### Task statement
Give again, exactly as written, each line of the material below starting at the line that contains "nuove indicazioni" and ending at the line that contains "scadenza 05-06-2026". Both ends count, and no other line does.

### Provided records
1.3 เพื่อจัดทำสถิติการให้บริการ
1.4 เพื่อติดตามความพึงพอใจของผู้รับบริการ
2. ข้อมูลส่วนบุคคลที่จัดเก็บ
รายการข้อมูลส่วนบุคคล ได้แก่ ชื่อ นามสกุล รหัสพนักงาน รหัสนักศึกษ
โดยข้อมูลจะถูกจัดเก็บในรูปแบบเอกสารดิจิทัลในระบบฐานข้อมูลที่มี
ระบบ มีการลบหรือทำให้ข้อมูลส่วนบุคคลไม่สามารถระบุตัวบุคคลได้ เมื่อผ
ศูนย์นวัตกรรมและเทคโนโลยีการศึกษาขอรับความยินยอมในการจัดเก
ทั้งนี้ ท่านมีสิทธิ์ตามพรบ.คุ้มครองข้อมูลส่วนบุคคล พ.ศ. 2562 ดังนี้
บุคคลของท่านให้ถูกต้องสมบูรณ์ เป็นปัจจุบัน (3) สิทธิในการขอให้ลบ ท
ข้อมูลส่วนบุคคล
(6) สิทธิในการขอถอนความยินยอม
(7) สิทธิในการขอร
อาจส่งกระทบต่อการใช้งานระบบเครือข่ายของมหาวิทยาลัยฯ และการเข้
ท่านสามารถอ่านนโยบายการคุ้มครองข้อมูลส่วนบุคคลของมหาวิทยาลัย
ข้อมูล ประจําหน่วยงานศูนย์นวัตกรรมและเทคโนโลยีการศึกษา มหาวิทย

---

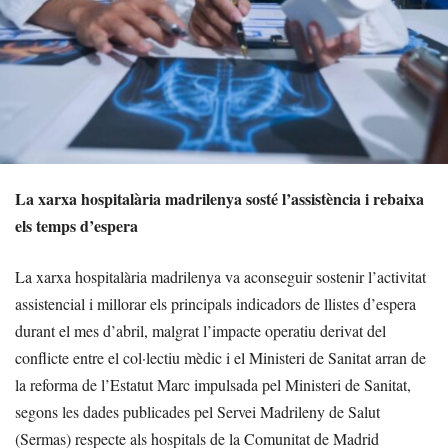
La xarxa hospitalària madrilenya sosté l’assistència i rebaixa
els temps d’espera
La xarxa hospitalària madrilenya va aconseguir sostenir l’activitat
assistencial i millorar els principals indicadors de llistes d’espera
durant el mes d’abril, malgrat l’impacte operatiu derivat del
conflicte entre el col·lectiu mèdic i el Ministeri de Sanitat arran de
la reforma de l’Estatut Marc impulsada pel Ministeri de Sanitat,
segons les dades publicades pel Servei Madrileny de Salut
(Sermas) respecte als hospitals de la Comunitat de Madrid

--

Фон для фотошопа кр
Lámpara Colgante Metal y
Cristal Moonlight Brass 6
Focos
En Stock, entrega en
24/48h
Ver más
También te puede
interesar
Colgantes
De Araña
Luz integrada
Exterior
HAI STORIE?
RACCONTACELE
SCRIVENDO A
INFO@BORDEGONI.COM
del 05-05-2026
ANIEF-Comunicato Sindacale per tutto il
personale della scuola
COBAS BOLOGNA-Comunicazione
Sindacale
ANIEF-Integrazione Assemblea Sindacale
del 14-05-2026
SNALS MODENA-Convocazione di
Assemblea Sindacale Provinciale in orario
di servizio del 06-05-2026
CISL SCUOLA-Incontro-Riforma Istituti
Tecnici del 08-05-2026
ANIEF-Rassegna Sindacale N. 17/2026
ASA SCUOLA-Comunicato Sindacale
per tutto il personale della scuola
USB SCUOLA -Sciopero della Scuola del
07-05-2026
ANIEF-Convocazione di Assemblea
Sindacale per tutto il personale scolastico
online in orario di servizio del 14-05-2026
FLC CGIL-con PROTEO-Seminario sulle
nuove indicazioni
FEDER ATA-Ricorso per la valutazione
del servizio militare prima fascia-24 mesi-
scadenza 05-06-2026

### Task answer
nuove indicazioni
FEDER ATA-Ricorso per la valutazione
del servizio militare prima fascia-24 mesi-
scadenza 05-06-2026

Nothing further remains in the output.